**EXERCISE DESCRIPTION**
Please work out how many lines in the entries below include the string "Регулировочно", and reply with the number alone.

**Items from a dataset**

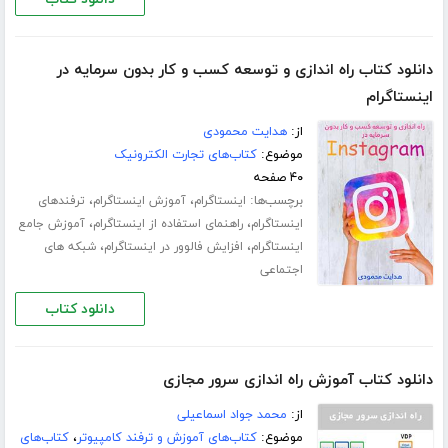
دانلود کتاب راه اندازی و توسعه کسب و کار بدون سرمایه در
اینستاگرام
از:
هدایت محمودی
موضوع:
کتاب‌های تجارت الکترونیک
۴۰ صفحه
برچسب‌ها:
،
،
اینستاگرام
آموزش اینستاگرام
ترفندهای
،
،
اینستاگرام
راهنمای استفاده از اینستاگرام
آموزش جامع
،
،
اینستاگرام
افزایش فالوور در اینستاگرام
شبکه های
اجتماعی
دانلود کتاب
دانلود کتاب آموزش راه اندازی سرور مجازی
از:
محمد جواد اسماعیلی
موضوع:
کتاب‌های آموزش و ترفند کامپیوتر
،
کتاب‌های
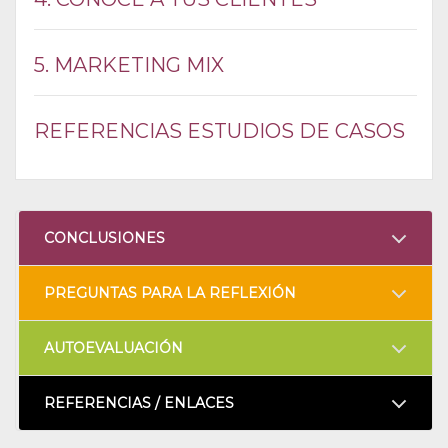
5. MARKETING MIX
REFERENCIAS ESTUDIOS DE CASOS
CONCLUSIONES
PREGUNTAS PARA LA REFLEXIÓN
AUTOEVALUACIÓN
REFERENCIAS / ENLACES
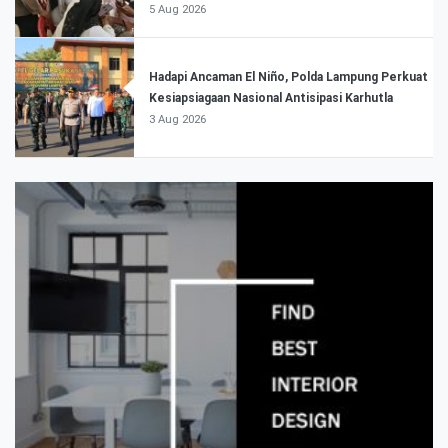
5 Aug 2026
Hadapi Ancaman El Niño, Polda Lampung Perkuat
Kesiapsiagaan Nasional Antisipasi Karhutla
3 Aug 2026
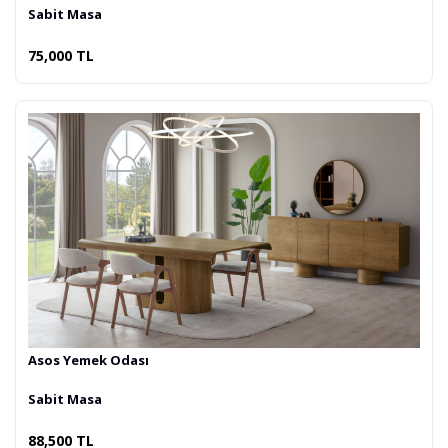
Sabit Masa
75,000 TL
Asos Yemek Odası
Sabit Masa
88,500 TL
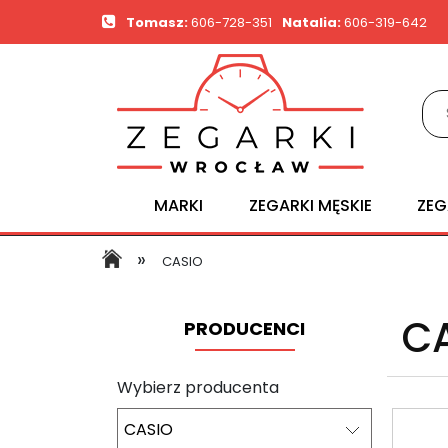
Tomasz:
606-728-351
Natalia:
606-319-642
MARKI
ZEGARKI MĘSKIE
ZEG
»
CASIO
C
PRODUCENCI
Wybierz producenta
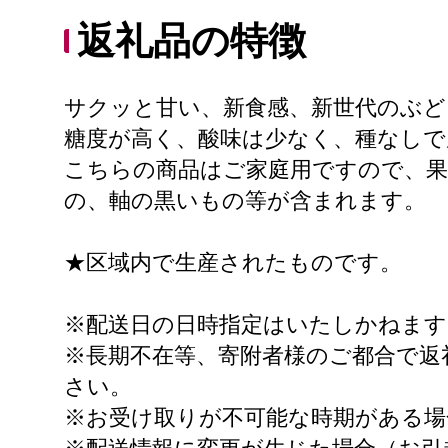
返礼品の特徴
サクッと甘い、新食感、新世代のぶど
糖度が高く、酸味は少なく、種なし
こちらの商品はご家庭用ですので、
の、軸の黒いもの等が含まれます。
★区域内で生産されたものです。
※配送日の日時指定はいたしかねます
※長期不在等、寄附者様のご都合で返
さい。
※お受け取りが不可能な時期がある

---

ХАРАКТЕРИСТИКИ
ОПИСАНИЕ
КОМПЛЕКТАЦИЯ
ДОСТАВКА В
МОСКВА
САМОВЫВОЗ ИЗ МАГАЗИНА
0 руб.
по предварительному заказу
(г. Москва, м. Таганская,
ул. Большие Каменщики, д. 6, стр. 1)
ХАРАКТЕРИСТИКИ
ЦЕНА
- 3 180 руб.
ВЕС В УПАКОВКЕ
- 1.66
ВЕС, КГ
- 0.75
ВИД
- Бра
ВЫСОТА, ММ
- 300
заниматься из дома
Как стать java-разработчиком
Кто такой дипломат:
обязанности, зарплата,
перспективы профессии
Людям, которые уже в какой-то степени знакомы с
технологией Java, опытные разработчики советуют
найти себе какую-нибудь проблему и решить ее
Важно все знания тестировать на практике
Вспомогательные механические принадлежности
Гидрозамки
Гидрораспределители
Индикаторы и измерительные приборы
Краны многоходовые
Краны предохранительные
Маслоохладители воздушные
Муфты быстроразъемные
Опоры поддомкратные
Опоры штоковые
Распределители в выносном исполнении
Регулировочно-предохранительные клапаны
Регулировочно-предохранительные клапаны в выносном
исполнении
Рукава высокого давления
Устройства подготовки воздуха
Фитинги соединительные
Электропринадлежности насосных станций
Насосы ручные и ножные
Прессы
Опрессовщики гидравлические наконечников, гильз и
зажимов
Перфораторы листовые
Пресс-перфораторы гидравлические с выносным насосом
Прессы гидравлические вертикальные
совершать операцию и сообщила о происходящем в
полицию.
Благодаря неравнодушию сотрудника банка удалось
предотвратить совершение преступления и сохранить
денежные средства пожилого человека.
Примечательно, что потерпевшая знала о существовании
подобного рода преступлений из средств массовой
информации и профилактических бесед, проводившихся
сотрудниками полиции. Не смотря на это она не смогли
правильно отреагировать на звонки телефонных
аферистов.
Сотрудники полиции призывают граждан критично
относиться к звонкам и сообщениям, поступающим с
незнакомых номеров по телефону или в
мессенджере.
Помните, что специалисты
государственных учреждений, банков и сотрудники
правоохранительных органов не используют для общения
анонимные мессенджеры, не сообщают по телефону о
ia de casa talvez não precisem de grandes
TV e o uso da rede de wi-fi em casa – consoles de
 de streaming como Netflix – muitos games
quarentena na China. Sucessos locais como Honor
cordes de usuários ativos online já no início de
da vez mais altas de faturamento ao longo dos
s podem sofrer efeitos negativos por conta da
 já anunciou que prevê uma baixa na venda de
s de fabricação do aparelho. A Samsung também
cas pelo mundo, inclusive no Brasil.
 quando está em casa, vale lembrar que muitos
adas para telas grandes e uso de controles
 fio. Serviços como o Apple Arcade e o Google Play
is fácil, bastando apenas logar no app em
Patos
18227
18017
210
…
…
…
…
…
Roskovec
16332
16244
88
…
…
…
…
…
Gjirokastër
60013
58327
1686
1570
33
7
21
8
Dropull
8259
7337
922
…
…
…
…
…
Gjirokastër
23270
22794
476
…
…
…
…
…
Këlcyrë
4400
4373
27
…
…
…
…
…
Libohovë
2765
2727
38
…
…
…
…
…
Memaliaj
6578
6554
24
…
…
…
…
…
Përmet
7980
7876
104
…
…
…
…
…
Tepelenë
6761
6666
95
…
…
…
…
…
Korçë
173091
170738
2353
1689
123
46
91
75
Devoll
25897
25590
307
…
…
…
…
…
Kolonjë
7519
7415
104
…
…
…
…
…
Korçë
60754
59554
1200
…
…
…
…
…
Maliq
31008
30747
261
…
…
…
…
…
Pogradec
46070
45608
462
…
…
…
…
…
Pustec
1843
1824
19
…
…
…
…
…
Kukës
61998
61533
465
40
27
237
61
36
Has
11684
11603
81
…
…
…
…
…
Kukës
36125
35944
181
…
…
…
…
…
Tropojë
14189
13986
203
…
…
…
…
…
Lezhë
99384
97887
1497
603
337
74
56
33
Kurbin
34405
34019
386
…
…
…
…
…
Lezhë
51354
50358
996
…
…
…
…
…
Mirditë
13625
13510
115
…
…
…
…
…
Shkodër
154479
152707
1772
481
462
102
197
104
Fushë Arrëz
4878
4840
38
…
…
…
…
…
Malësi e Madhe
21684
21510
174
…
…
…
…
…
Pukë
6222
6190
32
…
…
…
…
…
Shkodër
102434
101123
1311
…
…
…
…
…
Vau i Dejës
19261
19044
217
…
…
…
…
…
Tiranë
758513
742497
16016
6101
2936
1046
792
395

**ANSWER BELOW**
2